心が温まり、自然と眉間に熱が上ってくる。
ほろり、と涙が出た。我慢していた心の堰が切れた証拠だった。
「あ、れ……?」
心は平板なのに、涙が止まらない。
「きっと、つかれてるんだよ」
ユカは柔らかな口調でそう言った。
「そう、なんでしょうか……」
戸惑ったヨルは、泣き方を忘れた子供のようにただ涙をこぼしては鼻をすすり、ティッシュを取っては拭った。
「人間なんだから限界はあるよ。だからさ、休もう?」
「……そう、ですね」
ユカの一言にふっと胸が軽くなった。同じ気持ちを共有できて、分かち合えることがヨルの心をほぐした。
「限界だった?」
ユカは優しくヨルの心に踏み込む。
「……はい」
「大人になるといろんなものが付き纏って、素直な気持ちがわからなくなって、いつのまにか心の底から泣くことが減っているんだからさ、泣きたいときは素直に泣いちゃいなよ」
暖かい言葉にヨルは貯めていた心を吐き出していく。
「俺は生きることだけに必死になっていて、自分だけのことで精一杯になっていたんです。東京という大きな街で生活していると、自分のなかから優しさが消えてしまったみたいに心が荒んでいくんです」
朝起きて、死んだ目で支度をして、おかしいと思いながらも働いて、お金を得ることに固執して、なんで生きているのかわからなくなっていた。次第にヨルは社会の歯車になることに疲れてしまって、誰かに胸のうちを明かすことすらしなくなっていた。
けれど、ヨルはどうしてかユカにだけは心を許せた。
「俺はただ、ふつうに幸せになりたいだけだったのに……」
「ふつうの幸せって、なんだろうね」
ヨルのその一言に、はじめてユカは反応した。
「みんながそれを当たり前と思ったらふつう? それを持つことが一般的になることや、そうしていることが当然であるとみんなが思ってることがふつう? そんな曖昧で、けど誰しもが持ってる個々の価値観なんかが、ふつうというものなのかな?」
その問いは、ヨルに対してというより、社会に対してのものに感じられた。
「ふつうがそんなに偉いですか」
「どうだろう」
「ふつうでなければ可笑しいですか」
「可笑しいのかもね」
「俺はどうするのが正解なんですか」
「意地悪な質問だなあ。

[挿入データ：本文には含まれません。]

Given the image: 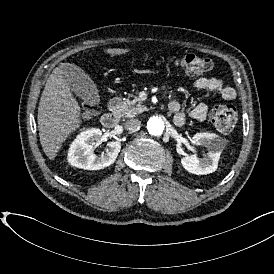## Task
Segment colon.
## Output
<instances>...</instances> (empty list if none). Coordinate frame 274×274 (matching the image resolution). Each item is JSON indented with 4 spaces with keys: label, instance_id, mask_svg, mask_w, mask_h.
Returning <instances> with one entry per match:
<instances>
[{
    "label": "colon",
    "instance_id": "colon-1",
    "mask_svg": "<svg viewBox=\"0 0 274 274\" xmlns=\"http://www.w3.org/2000/svg\"><path fill=\"white\" fill-rule=\"evenodd\" d=\"M162 60L188 74H202L212 69L211 59L194 53L163 57ZM96 107V103H91L85 107L84 111L91 114L95 112ZM211 121L218 131L228 133L234 129L237 123V111L229 104L220 105L212 111Z\"/></svg>",
    "mask_w": 274,
    "mask_h": 274
}]
</instances>
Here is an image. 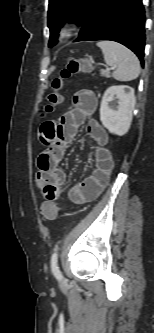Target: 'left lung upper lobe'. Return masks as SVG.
<instances>
[{
    "label": "left lung upper lobe",
    "instance_id": "1",
    "mask_svg": "<svg viewBox=\"0 0 154 333\" xmlns=\"http://www.w3.org/2000/svg\"><path fill=\"white\" fill-rule=\"evenodd\" d=\"M95 2L96 0H49L50 46L56 43L59 29L65 22H76L77 25H82Z\"/></svg>",
    "mask_w": 154,
    "mask_h": 333
}]
</instances>
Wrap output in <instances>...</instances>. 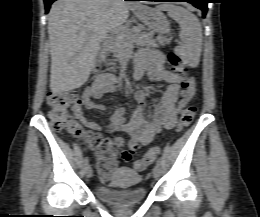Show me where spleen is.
<instances>
[{
    "label": "spleen",
    "mask_w": 260,
    "mask_h": 217,
    "mask_svg": "<svg viewBox=\"0 0 260 217\" xmlns=\"http://www.w3.org/2000/svg\"><path fill=\"white\" fill-rule=\"evenodd\" d=\"M160 8L167 11L168 15L180 25L181 45L178 47L180 54L186 59L199 57L202 45V27L199 19L183 7L166 4Z\"/></svg>",
    "instance_id": "3e777b00"
}]
</instances>
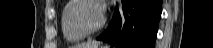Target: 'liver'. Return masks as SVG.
Instances as JSON below:
<instances>
[{"instance_id": "obj_1", "label": "liver", "mask_w": 213, "mask_h": 48, "mask_svg": "<svg viewBox=\"0 0 213 48\" xmlns=\"http://www.w3.org/2000/svg\"><path fill=\"white\" fill-rule=\"evenodd\" d=\"M98 47V42H87V43H82L80 45H77L74 48H97Z\"/></svg>"}]
</instances>
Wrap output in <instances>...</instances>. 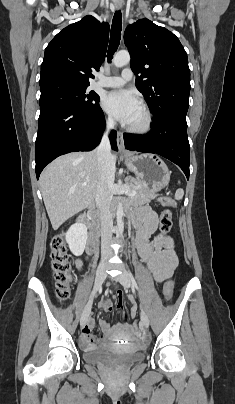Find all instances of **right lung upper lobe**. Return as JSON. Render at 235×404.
<instances>
[{
  "label": "right lung upper lobe",
  "mask_w": 235,
  "mask_h": 404,
  "mask_svg": "<svg viewBox=\"0 0 235 404\" xmlns=\"http://www.w3.org/2000/svg\"><path fill=\"white\" fill-rule=\"evenodd\" d=\"M108 38V23L90 15L64 28L45 49L40 85L59 81L89 86L92 69L98 70L105 59Z\"/></svg>",
  "instance_id": "obj_1"
}]
</instances>
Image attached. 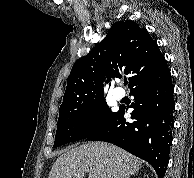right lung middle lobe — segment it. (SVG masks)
I'll return each instance as SVG.
<instances>
[{"mask_svg":"<svg viewBox=\"0 0 194 178\" xmlns=\"http://www.w3.org/2000/svg\"><path fill=\"white\" fill-rule=\"evenodd\" d=\"M114 113L109 110L104 97L76 109L59 113L53 147L86 139Z\"/></svg>","mask_w":194,"mask_h":178,"instance_id":"right-lung-middle-lobe-1","label":"right lung middle lobe"}]
</instances>
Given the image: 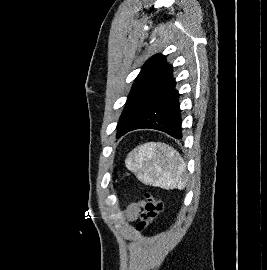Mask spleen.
I'll return each instance as SVG.
<instances>
[{
  "label": "spleen",
  "mask_w": 267,
  "mask_h": 270,
  "mask_svg": "<svg viewBox=\"0 0 267 270\" xmlns=\"http://www.w3.org/2000/svg\"><path fill=\"white\" fill-rule=\"evenodd\" d=\"M125 165L146 185L180 190L186 186L185 162L168 144L147 142L137 146L128 154Z\"/></svg>",
  "instance_id": "obj_1"
}]
</instances>
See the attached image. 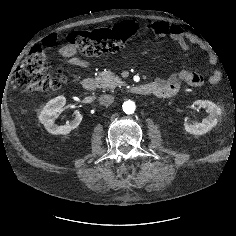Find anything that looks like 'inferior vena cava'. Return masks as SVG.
Masks as SVG:
<instances>
[{
	"instance_id": "inferior-vena-cava-1",
	"label": "inferior vena cava",
	"mask_w": 236,
	"mask_h": 236,
	"mask_svg": "<svg viewBox=\"0 0 236 236\" xmlns=\"http://www.w3.org/2000/svg\"><path fill=\"white\" fill-rule=\"evenodd\" d=\"M114 97L109 94H104L99 97V102L101 105L109 106L113 103Z\"/></svg>"
}]
</instances>
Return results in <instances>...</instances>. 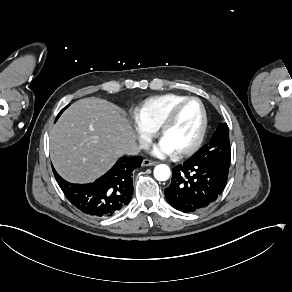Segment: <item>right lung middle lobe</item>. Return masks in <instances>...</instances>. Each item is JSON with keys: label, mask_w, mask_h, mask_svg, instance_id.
<instances>
[{"label": "right lung middle lobe", "mask_w": 292, "mask_h": 292, "mask_svg": "<svg viewBox=\"0 0 292 292\" xmlns=\"http://www.w3.org/2000/svg\"><path fill=\"white\" fill-rule=\"evenodd\" d=\"M63 110H64V109H63ZM63 110H62V111H63ZM62 111L60 112V114L62 113ZM60 114H59V115H60ZM59 115H58V117H59ZM58 117H57V118H58Z\"/></svg>", "instance_id": "1"}]
</instances>
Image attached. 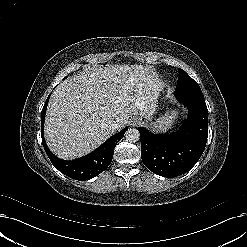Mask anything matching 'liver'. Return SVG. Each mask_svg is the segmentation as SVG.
Here are the masks:
<instances>
[{
  "mask_svg": "<svg viewBox=\"0 0 247 247\" xmlns=\"http://www.w3.org/2000/svg\"><path fill=\"white\" fill-rule=\"evenodd\" d=\"M161 84L142 65H94L69 77L53 91L45 119V139L61 159L90 153L115 131L111 120L123 128L132 116L152 119Z\"/></svg>",
  "mask_w": 247,
  "mask_h": 247,
  "instance_id": "1",
  "label": "liver"
}]
</instances>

私もわからないのに」
ユカはコロコロ笑った。慰めることもせず、かといって突き放すこともなく、ヨルの心を受け止めている。
「子供みたいだね。きみ」
言葉とは裏腹に、暖かな言葉だった。そこには一欠片ほどの侮蔑もなかった。
涙の止まらないヨルを、そっとユカは胸に抱き締めた。
「きみはよく頑張ったよ。おつかれさま」
自分を認める言葉に、ふっと心が楽になる。
「今だけは素直になりなさい」
子供を宥めるようなユカに、ヨルは素直に甘えて泣きじゃくった。
「ふつうの幸せなんて、わからないんだからさ」
ヨルはユカに抱かれ、次第に眠りに落ちていった。